• Material supplied
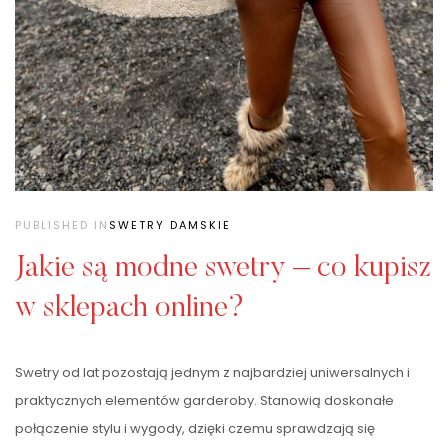
PUBLISHED IN
SWETRY DAMSKIE
Jakie są modne swetry – co kupisz
w sklepach online?
Swetry od lat pozostają jednym z najbardziej uniwersalnych i
praktycznych elementów garderoby. Stanowią doskonałe
połączenie stylu i wygody, dzięki czemu sprawdzają się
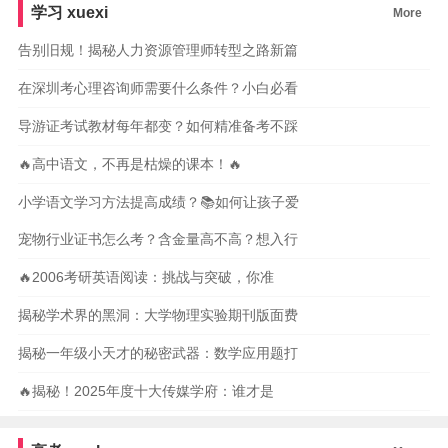
学习
xuexi
More
告别旧规！揭秘人力资源管理师转型之路新篇
在深圳考心理咨询师需要什么条件？小白必看
导游证考试教材每年都变？如何精准备考不踩
🔥高中语文，不再是枯燥的课本！🔥
小学语文学习方法提高成绩？📚如何让孩子爱
宠物行业证书怎么考？含金量高不高？想入行
🔥2006考研英语阅读：挑战与突破，你准
揭秘学术界的黑洞：大学物理实验期刊版面费
揭秘一年级小天才的秘密武器：数学应用题打
🔥揭秘！2025年度十大传媒学府：谁才是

• Task statement
The material above must be reproduced line for line, with the images omitted.

• Result below
PUBLISHED IN
SWETRY DAMSKIE
Jakie są modne swetry – co kupisz
w sklepach online?
Swetry od lat pozostają jednym z najbardziej uniwersalnych i
praktycznych elementów garderoby. Stanowią doskonałe
połączenie stylu i wygody, dzięki czemu sprawdzają się
学习
xuexi
More
告别旧规！揭秘人力资源管理师转型之路新篇
在深圳考心理咨询师需要什么条件？小白必看
导游证考试教材每年都变？如何精准备考不踩
🔥高中语文，不再是枯燥的课本！🔥
小学语文学习方法提高成绩？📚如何让孩子爱
宠物行业证书怎么考？含金量高不高？想入行
🔥2006考研英语阅读：挑战与突破，你准
揭秘学术界的黑洞：大学物理实验期刊版面费
揭秘一年级小天才的秘密武器：数学应用题打
🔥揭秘！2025年度十大传媒学府：谁才是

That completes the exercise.